Live streaming and dating platform for GenZ LGBTQ

LGBTQ heritage in San Francisco to be saved from now on

LGBTQ heritage in San Francisco to be saved from now on


In time for San Francisco Pride, San Francisco officials this week were set to approve the formation of a cultural district in the Castro to preserve the neighborhood’s LGBTQ heritage.

The Castro Lesbian, Gay, Bisexual, Transgender, and Queer (LGBTQ) Cultural District adds to the other LGBTQ-focused cultural districts previously adopted, including the Compton’s Transgender Cultural District and the Leather and LGBTQ Cultural District.

It would also be the seventh one formed as one way to counter the impacts of the rising costs amid the ongoing tech boom.

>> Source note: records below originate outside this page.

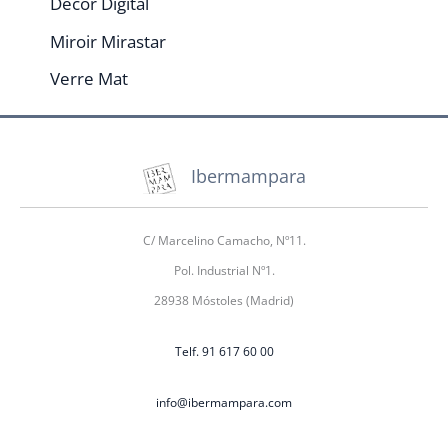
Décor Digital
Miroir Mirastar
Verre Mat
Ibermampara
C/ Marcelino Camacho, Nº11.
Pol. Industrial Nº1.
28938 Móstoles (Madrid)
Telf. 91 617 60 00
info@ibermampara.com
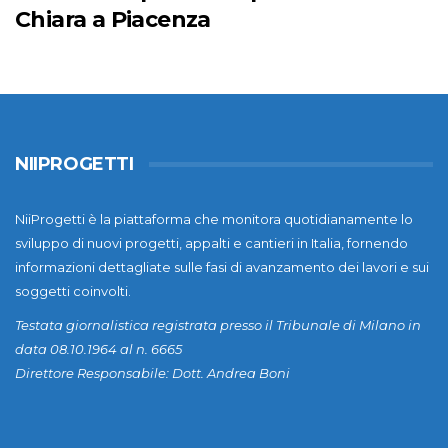
Chiara a Piacenza
NIIPROGETTI
NiiProgetti è la piattaforma che monitora quotidianamente lo
sviluppo di nuovi progetti, appalti e cantieri in Italia, fornendo
informazioni dettagliate sulle fasi di avanzamento dei lavori e sui
soggetti coinvolti.
Testata giornalistica registrata presso il Tribunale di Milano in
data 08.10.1964 al n. 6665
Direttore Responsabile: Dott. Andrea Boni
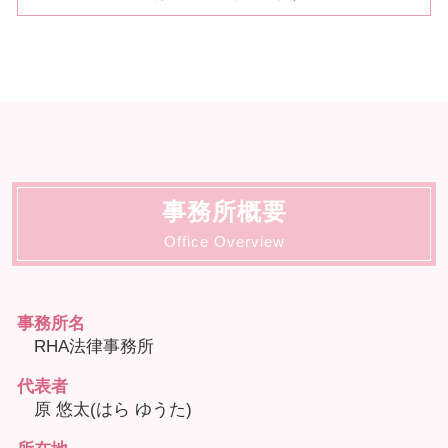
事務所概要
Office Overview
事務所名
RHA法律事務所
代表者
原 悠太(はら ゆうた)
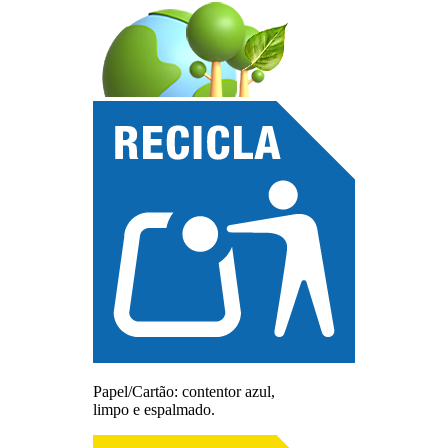
Papel/Cartão: contentor azul,
limpo e espalmado.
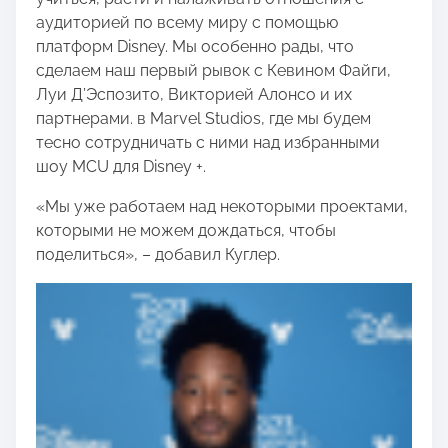
аудиторией по всему миру с помощью
платформ Disney. Мы особенно рады, что
сделаем наш первый рывок с Кевином Файги,
Луи Д’Эспозито, Викторией Алонсо и их
партнерами. в Marvel Studios, где мы будем
тесно сотрудничать с ними над избранными
шоу MCU для Disney +.
«Мы уже работаем над некоторыми проектами,
которыми не можем дождаться, чтобы
поделиться», – добавил Куглер.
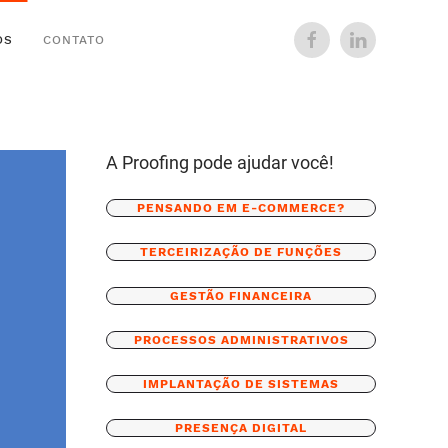
OS
CONTATO
A Proofing pode ajudar você!
PENSANDO EM E-COMMERCE?
TERCEIRIZAÇÃO DE FUNÇÕES
GESTÃO FINANCEIRA
PROCESSOS ADMINISTRATIVOS
IMPLANTAÇÃO DE SISTEMAS
PRESENÇA DIGITAL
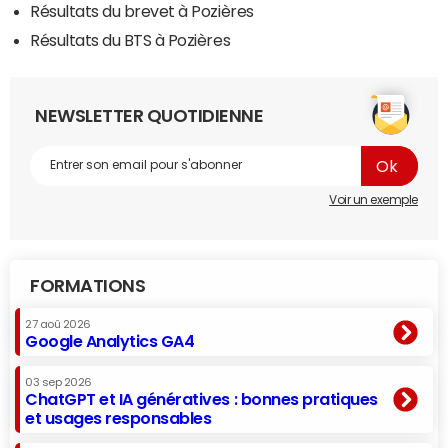
Résultats du brevet à Pozières
Résultats du BTS à Pozières
NEWSLETTER QUOTIDIENNE
Voir un exemple
FORMATIONS
27 aoû 2026
Google Analytics GA4
03 sep 2026
ChatGPT et IA génératives : bonnes pratiques
et usages responsables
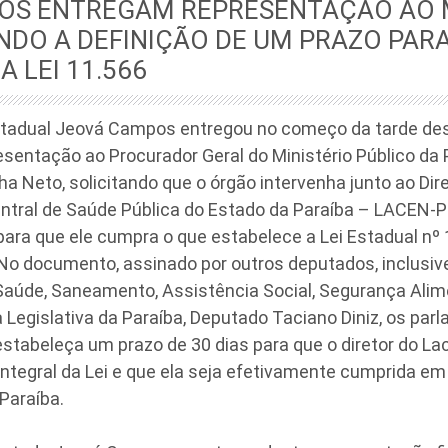
OS ENTREGAM REPRESENTAÇÃO AO
NDO A DEFINIÇÃO DE UM PRAZO PAR
A LEI 11.566
tadual Jeová Campos entregou no começo da tarde des
esentação ao Procurador Geral do Ministério Público da P
a Neto, solicitando que o órgão intervenha junto ao Dir
ntral de Saúde Pública do Estado da Paraíba – LACEN-PB
para que ele cumpra o que estabelece a Lei Estadual n
 No documento, assinado por outros deputados, inclusiv
aúde, Saneamento, Assistência Social, Segurança Alime
 Legislativa da Paraíba, Deputado Taciano Diniz, os pa
stabeleça um prazo de 30 dias para que o diretor do L
ntegral da Lei e que ela seja efetivamente cumprida em
Paraíba.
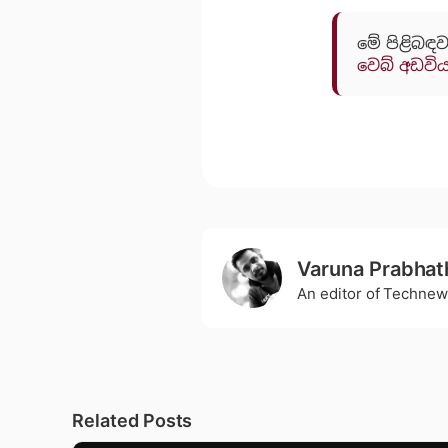
මේ පිළිබඳව
වෙබ් අඩවි
Varuna Prabhat
An editor of Technew
Related Posts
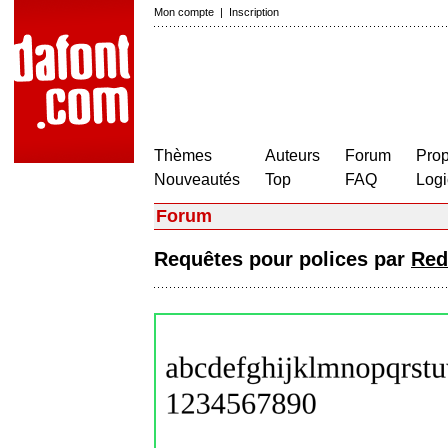
Mon compte
|
Inscription
Thèmes
Auteurs
Forum
Prop
Nouveautés
Top
FAQ
Logi
Forum
Requêtes pour polices par
Red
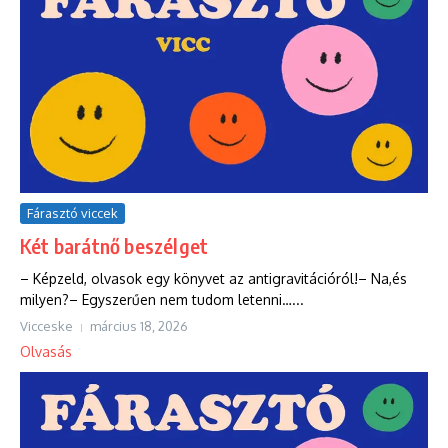
Fárasztó viccek
Két barátnő beszélget
– Képzeld, olvasok egy könyvet az antigravitációról!– Na,és
milyen?– Egyszerűen nem tudom letenni…...
Vicceske
március 18, 2026
Olvasás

“I thought it was important to try and get it done in time for this year’s Pride,” Supervisor Rafael Mandelman said at a recent board Rules Committee hearing.

Mandelman said the effort to form the cultural district began in 2017 “when members of the community expressed to my predecessor Jeff Sheehy a desire to ensure that the Castro’s past and present as one of the most important queer neighborhoods in the world be preserved and that a cultural district be formed to protect the future of the neighborhood’s LGBTQ cultural identity.”

“The Castro has been recognized worldwide for half a century as a symbol of queer liberation and an enclave for queer people to find safety, acceptance and chosen family,” he said.

Cultural districts create city-funded strategies and allocate grants to preserve the unique history of a neighborhood. Voters embraced the idea by passing in November 2018 Proposition E, Hotel Tax For the Arts, which repurposed existing hotel tax revenue to various art programs, including an estimated $3 million annually for cultural districts.

The funding is distributed through grants by the Mayor’s Office of Housing, which is also tasked with drafting the cultural preservation strategy plans. In April, for example, the Mayor’s Office of Housing offered up to $230,000 in grants per the six existing cultural districts, which includes the Japantown Cultural District, African American Arts and Cultural District in the Bayview, SoMa Pilipinas – Filipino Cultural District in the South of Market and the Calle 24 Latino Cultural District in the Mission.

Under the legislation, the Mayor’s Office of Housing has until June 30, 2021 to submit a Cultural, History, Housing, and Economic Sustainability Strategy Report identifying the heritage of the district as well as economic and legislative proposals to the Board of Supervisors and the mayor.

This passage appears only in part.